#### TRY IT
Your task is to work out how many lines in the data include the word "Crear". Reply with the number alone.
AVAILABLE RECORDS: Begin
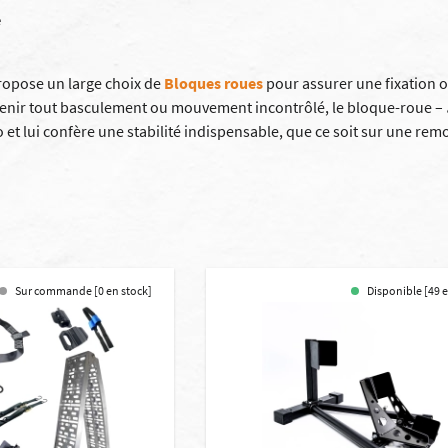
e
ropose un large choix de
Bloques roues
pour assurer une fixation o
venir tout basculement ou mouvement incontrôlé, le bloque-roue –
 et lui confère une stabilité indispensable, que ce soit sur une 
Sur commande [0 en stock]
Disponible [49 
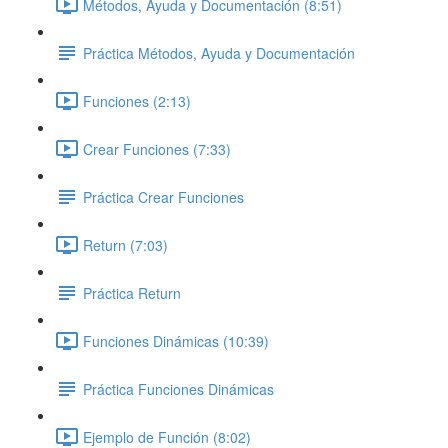
Métodos, Ayuda y Documentación (8:51)
Práctica Métodos, Ayuda y Documentación
Funciones (2:13)
Crear Funciones (7:33)
Práctica Crear Funciones
Return (7:03)
Práctica Return
Funciones Dinámicas (10:39)
Práctica Funciones Dinámicas
Ejemplo de Función (8:02)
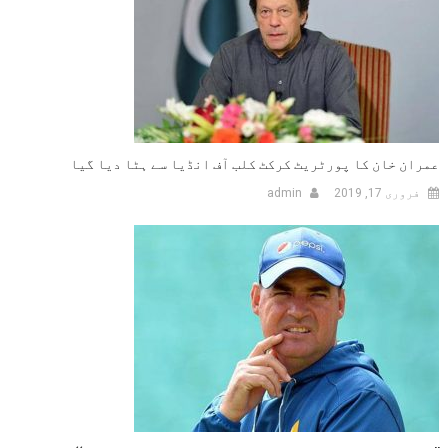
عمران خان کا پورٹریٹ کرکٹ کلب آف انڈیا سے ہٹا دیا گیا
فروری 17, 2019
admin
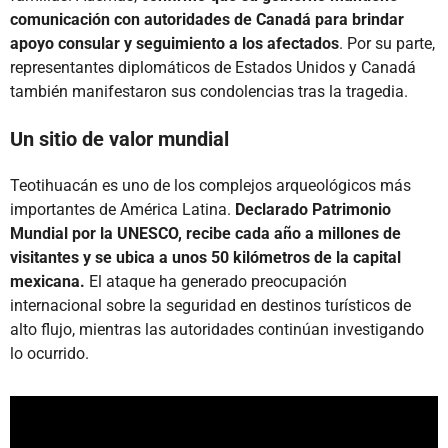
comunicación con autoridades de Canadá para brindar
apoyo consular y seguimiento a los afectados
. Por su parte,
representantes diplomáticos de Estados Unidos y Canadá
también manifestaron sus condolencias tras la tragedia.
Un sitio de valor mundial
Teotihuacán es uno de los complejos arqueológicos más
importantes de América Latina.
Declarado Patrimonio
Mundial por la UNESCO, recibe cada año a millones de
visitantes y se ubica a unos 50 kilómetros de la capital
mexicana.
El ataque ha generado preocupación
internacional sobre la seguridad en destinos turísticos de
alto flujo, mientras las autoridades continúan investigando
lo ocurrido.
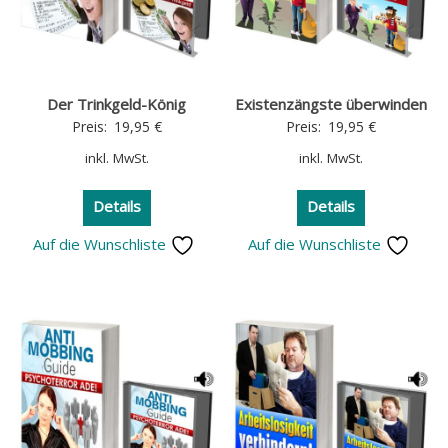
Der Trinkgeld-König
Existenzängste überwinden
Preis:
19,95
€
Preis:
19,95
€
inkl. MwSt.
inkl. MwSt.
Details
Details
Auf die Wunschliste
Auf die Wunschliste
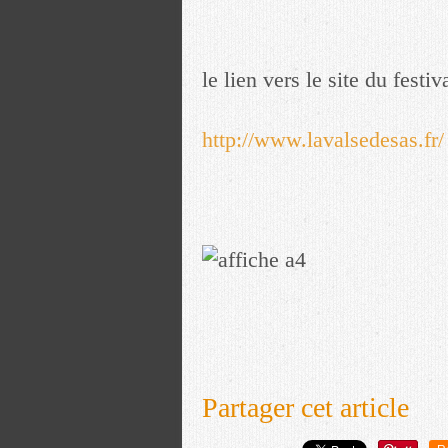
le lien vers le site du festiva
http://www.lavalsedesas.fr/
Partager cet article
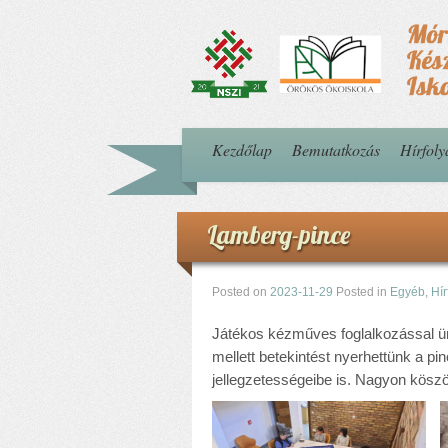
Kezdőlap
Bemutatkozás
Hírfol
Lamberg-pince
Posted on
2023-11-29
Posted in
Egyéb
,
Hí
Játékos kézműves foglalkozással ü
mellett betekintést nyerhettünk a pi
jellegzetességeibe is. Nagyon köszö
AVAILABLE RECORDS: End
#### SOLVED PROBLEM
2